Your assignment: Give back exactly the lines of the data below, starting with the line that has "the file is" and going on through the line that has "downloaded. Make sure".

[Extracted data entries]
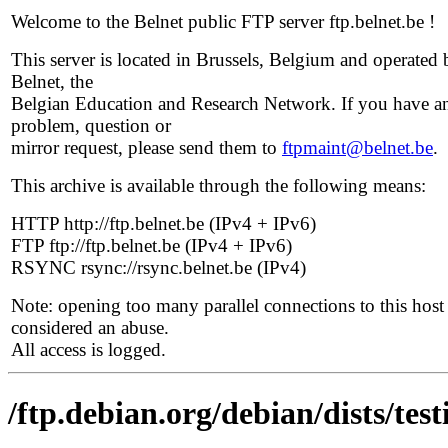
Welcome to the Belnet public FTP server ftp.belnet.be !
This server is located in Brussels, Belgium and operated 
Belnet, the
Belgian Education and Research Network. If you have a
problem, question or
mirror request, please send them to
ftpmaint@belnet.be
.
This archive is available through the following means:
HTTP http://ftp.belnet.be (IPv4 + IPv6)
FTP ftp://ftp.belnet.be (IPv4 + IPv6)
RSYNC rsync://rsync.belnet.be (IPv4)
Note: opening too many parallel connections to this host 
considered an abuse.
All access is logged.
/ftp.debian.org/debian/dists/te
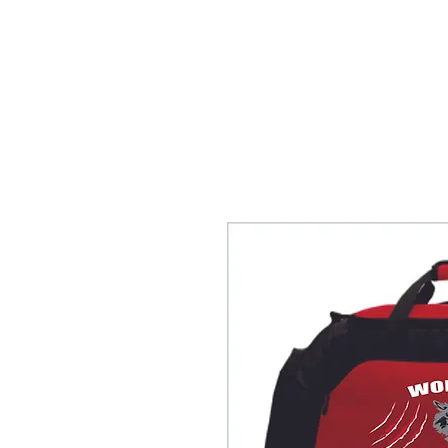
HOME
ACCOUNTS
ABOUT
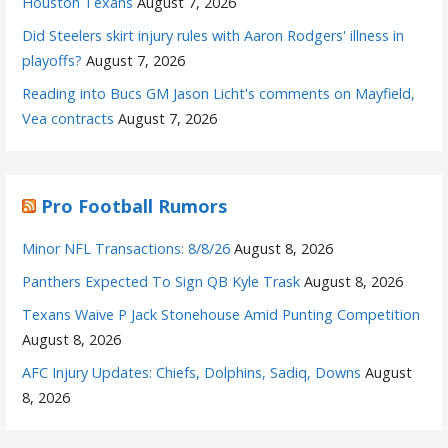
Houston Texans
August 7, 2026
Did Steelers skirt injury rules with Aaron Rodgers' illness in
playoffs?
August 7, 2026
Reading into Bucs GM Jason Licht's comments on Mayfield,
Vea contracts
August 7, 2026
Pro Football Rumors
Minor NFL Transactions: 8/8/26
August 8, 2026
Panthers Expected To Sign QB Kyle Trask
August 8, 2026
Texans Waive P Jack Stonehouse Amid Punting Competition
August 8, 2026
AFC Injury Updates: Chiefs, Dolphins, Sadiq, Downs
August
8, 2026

* * *

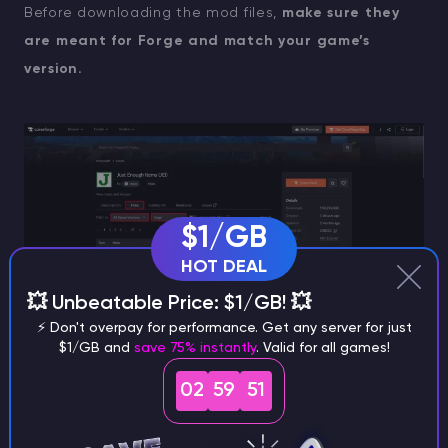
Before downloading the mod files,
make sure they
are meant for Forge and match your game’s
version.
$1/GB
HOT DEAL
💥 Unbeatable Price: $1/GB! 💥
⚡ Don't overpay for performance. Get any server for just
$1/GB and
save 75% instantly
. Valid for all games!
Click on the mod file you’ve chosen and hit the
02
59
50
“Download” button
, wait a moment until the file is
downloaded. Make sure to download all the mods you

Exercise result:
, wait a moment until the file is
downloaded. Make sure to download all the mods you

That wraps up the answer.